The Apollo thin film module has achieved an 8.3 percent efficiency with a corresponding power output of 72.2W, making it the most powerful monolithically integrated thin film modules in the world.

“This is a good product for the PV marketplace,” Ken Zweibel, Manager of the Thin Film Partnership at NREL told edie “and should make inroads as soon as it is produced in volume. The fact that it is made inexpensively is also important.”

The results were verified by the US Department of Energy’s National Renewable Energy Laboratory (NREL). The advances have been supported by NREL’s Thin Film Partnership Program, a government and industry partnership program with NREL and the US Department of Energy.

In April 1999, when BP Solar and Solarex announced their merger, BP

Solarex became the largest photovoltaic (PV) manufacturing and marketing company in the world.

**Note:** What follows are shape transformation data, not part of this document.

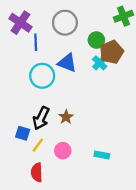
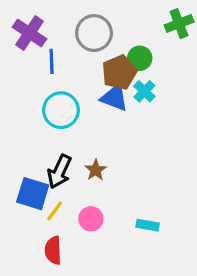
brown pentagon: (112, 52) -> (119, 72), moved
blue triangle: (67, 63) -> (115, 98), moved
blue square: (23, 133) -> (33, 194), size x1.5

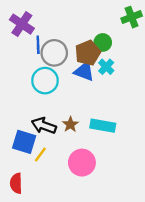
gray circle: (94, 33) -> (54, 53), moved
black arrow: (59, 172) -> (44, 126), turned 85
pink circle: (91, 219) -> (82, 163), moved, size x1.5
cyan rectangle: (148, 225) -> (103, 126), moved, size x1.5
red semicircle: (53, 250) -> (16, 183), moved

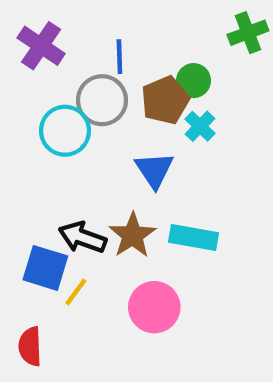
blue line: (38, 45) -> (119, 57), moved
blue triangle: (84, 71) -> (154, 170), moved, turned 35
cyan circle: (45, 81) -> (65, 131), moved
brown star: (70, 124) -> (133, 235), size x1.5

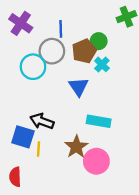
brown star: (133, 235) -> (76, 147), moved
yellow line: (76, 292) -> (39, 149), turned -32
pink circle: (154, 307) -> (96, 161), moved

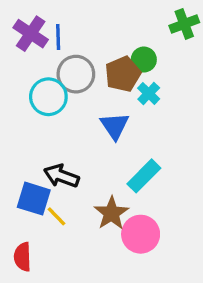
blue line: (61, 29) -> (58, 37), moved
cyan rectangle: (99, 121) -> (144, 176), turned -55
yellow line: (39, 149) -> (56, 216), turned -48

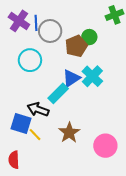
gray circle: (76, 74) -> (50, 31), moved
cyan cross: (149, 94) -> (92, 76), moved, size x1.5
blue triangle: (115, 126) -> (71, 78), turned 30
cyan rectangle: (144, 176) -> (58, 93), moved
pink circle: (141, 234) -> (105, 146), moved

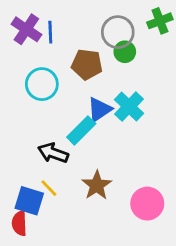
gray circle: (50, 31) -> (118, 32), moved
brown pentagon: (76, 46) -> (87, 64), moved, turned 30
blue square: (21, 124) -> (29, 201), moved

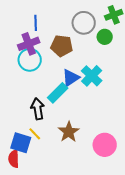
purple cross: (26, 29) -> (29, 44), moved, turned 35
green circle: (125, 52) -> (105, 37), moved
black arrow: (53, 153) -> (38, 109), turned 60

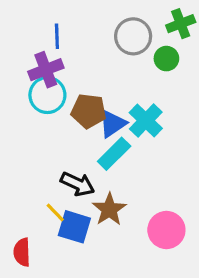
brown pentagon: (62, 46) -> (89, 111), moved
cyan rectangle: (58, 93) -> (114, 154), moved
black arrow: (38, 109) -> (78, 184), moved, turned 125
blue square: (21, 143) -> (74, 227), moved

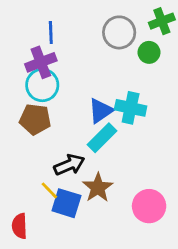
brown pentagon: (89, 111) -> (35, 119), moved
cyan cross: (146, 120) -> (131, 108), turned -32
black arrow: (78, 184) -> (69, 165), turned -48

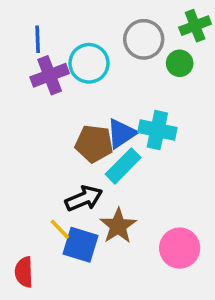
blue line: (51, 32) -> (38, 39), moved
cyan circle: (42, 85) -> (89, 63), moved
brown pentagon: (35, 119) -> (94, 144), moved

The company has a global market share of 20 percent and annual revenues of more than $160M. With manufacturing operations in four countries – the USA, Spain, India, and Australia – BP Solarex produces over 30 megawatts of solar products each year.

Major recent projects include contracts for rural electrification in Indonesia and the Philippines, a partnership in Japan targeting the residential market, and the supply of solar modules to the athletes’ village for the 2000 Olympics in Sydney, Australia.

Thin film solar cells are being hyped as the next step in solar electricity generation, but production for high volume sales has not yet been achieved (see related story).